Hey, I'm assuming that I would have some artistic license, as well.
There's a new book I want to get (when I finish the new Tom Clancy I bought today) called Empires of Light about Edison, Tesla and Westinghouse and their competition to electrify the country. Based on the relative treatment by Hollywood and most history courses who would guess won?
http://www.tfcbooks.com
http://www.tfcbooks.com/mall/more/381tele.htm
Tesla was the inspiration for what started out as
"mad scientist invents killer ray gun" stories, and has since
morphed into a more familiar sci-fi concept, the "phaser".
He also did some interesting stuff with low-frequency
radiation and electrical power production. When Tesla was
just a kid, his brother drowned in an accident. He blamed (tortured) himself,
for years afterward. His curse, and indirectly, the blessing
that drove him to greatness...
Oops, gotta go. Kelly Rowland (Destiny's Child) is on Jay Leno...
By the way, I gotta ask, what is a "phsstpok"? The sound a balky steam engine makes?
I've known about Tesla since I was a kid. My dad had told me, not about Tesla but about his own ideas as a kid about transmitting power over the air (never pursued, just something that fascinated him). When I stumbled across Tesla and his work in Colorado I became fascinated, both with the verifiable reality and the fringe stories that probably can never be proved. Lots of people still remember the myths and fantastic tales that inspired the "evil scientist" cliche, probably because that is what Edison's friends in the media played up to spin Tesla as a kook. I've tried to concentrate on the things that he really did produce and demonstrate. When I ask people about the patent on radio or inventing radio controlled torpedos they never associate those things with Tesla or come close to the real dates that he did them.
My favorite is laying out the question about Edison and Tesla competing to see whose electric system, AC or DC, would win out to electrify the country (I leave out Westinghouse most of the time, until I tell them who really won). Most everyone assume that Edison won, which to them means he invented AC. This is particularly true of older New Yorkers because of the old Edison Electric Company that served the NYC area.
Do you know the story of Sam Clemens discovering the laxative effects of high frequency electricity?
forgot to mention, this is a character from a Larry Niven story, Protector. It's part of his Known Space books, which includes probably his best known book Ringworld.

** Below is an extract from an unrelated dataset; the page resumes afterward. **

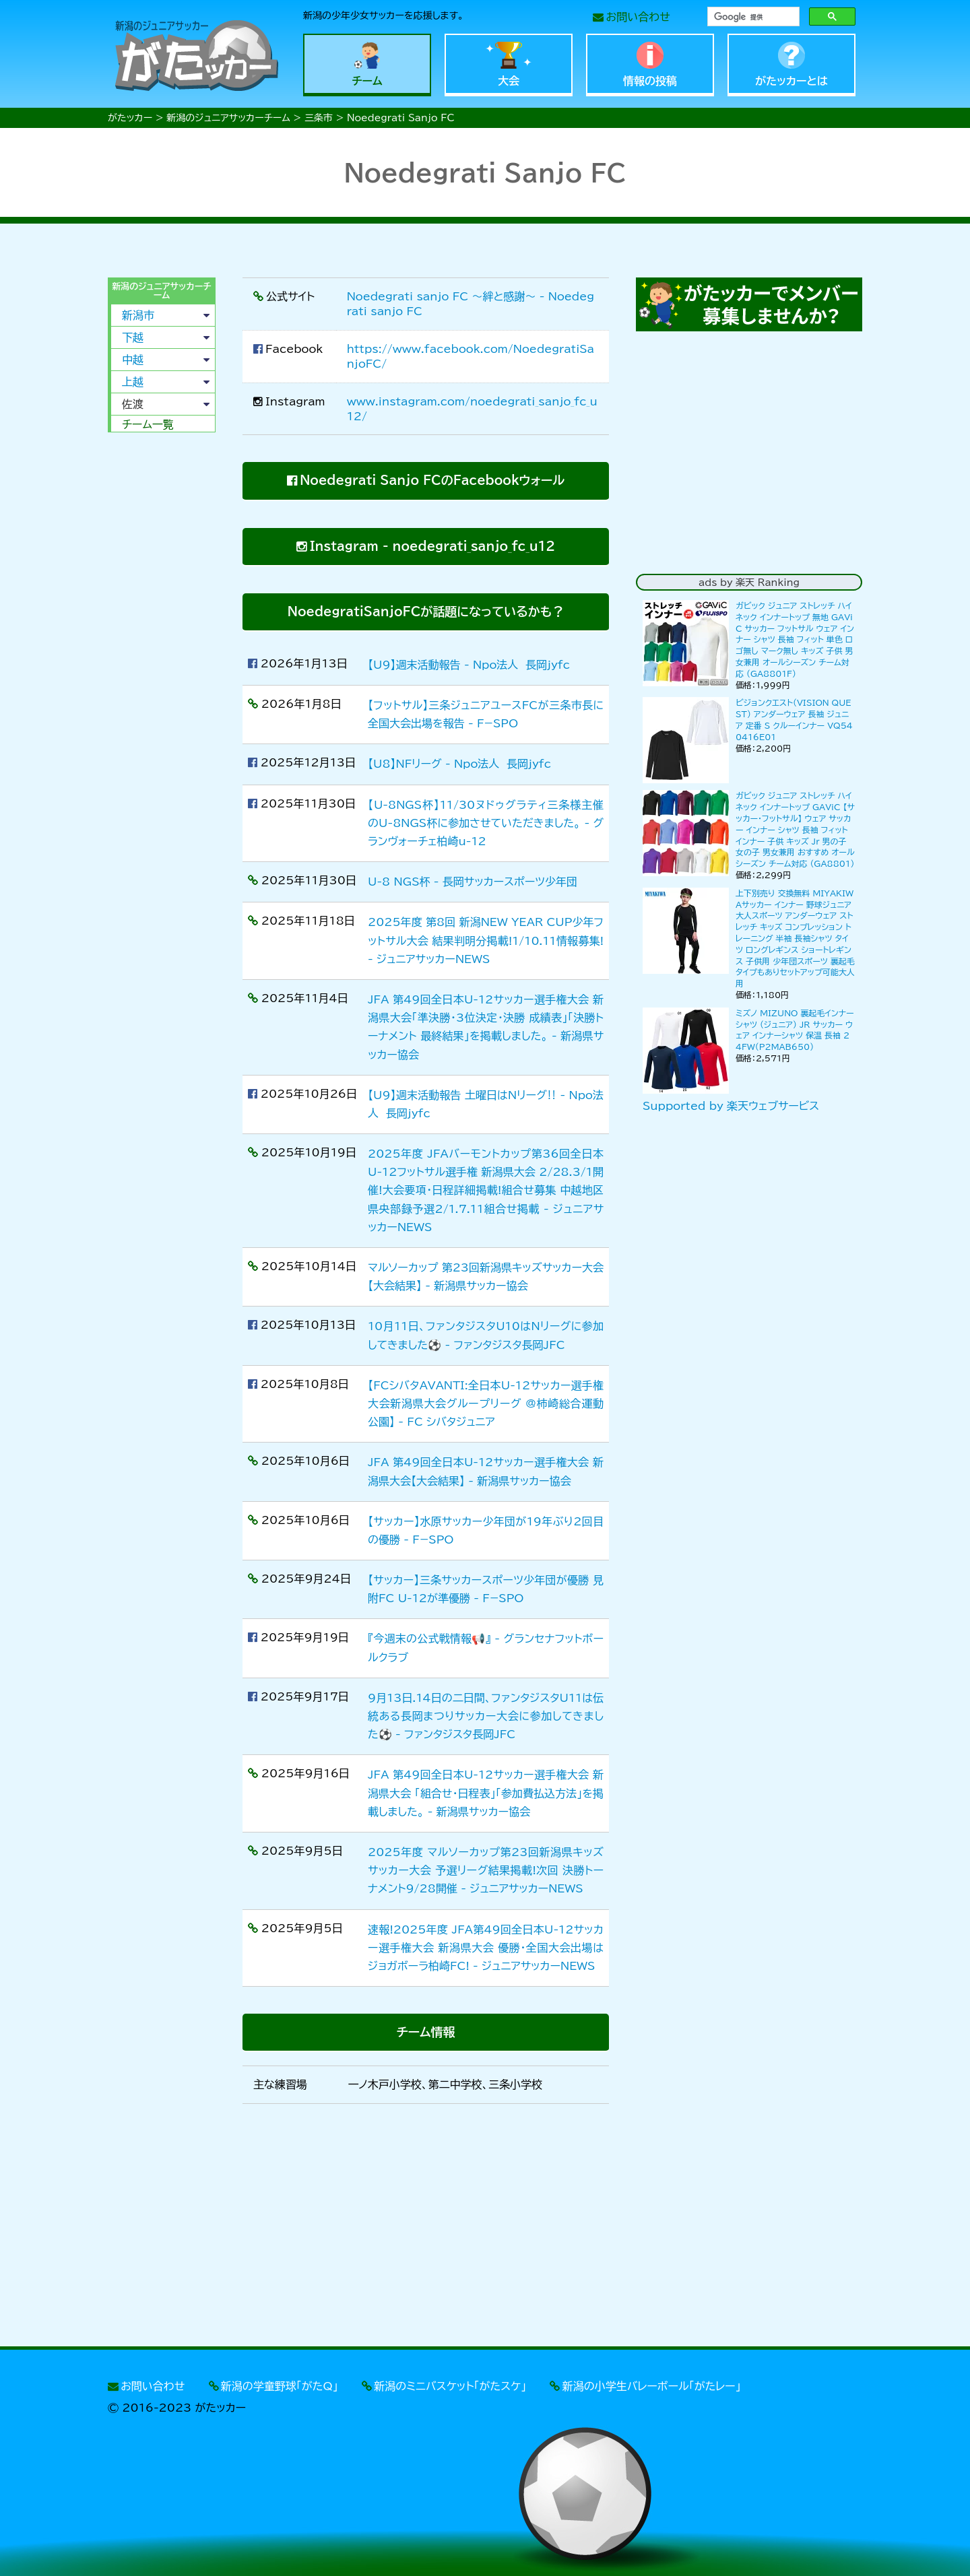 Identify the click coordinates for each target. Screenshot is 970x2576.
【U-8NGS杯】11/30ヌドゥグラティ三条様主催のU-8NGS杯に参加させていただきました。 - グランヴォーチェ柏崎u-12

I've always pronounced the name as "fist-pok." I think Niven actually uses the "balky steam engine" analogy in his description. Horribly dated science in the science fiction of this story (one of his few forays into biology and evolution) but a fun read, particularly as part of the entire Known Space "universe."
It certainly soured TR's relations, and it broke the almost automatic bond left from the Civil War and Lincoln between blacks and Republicans.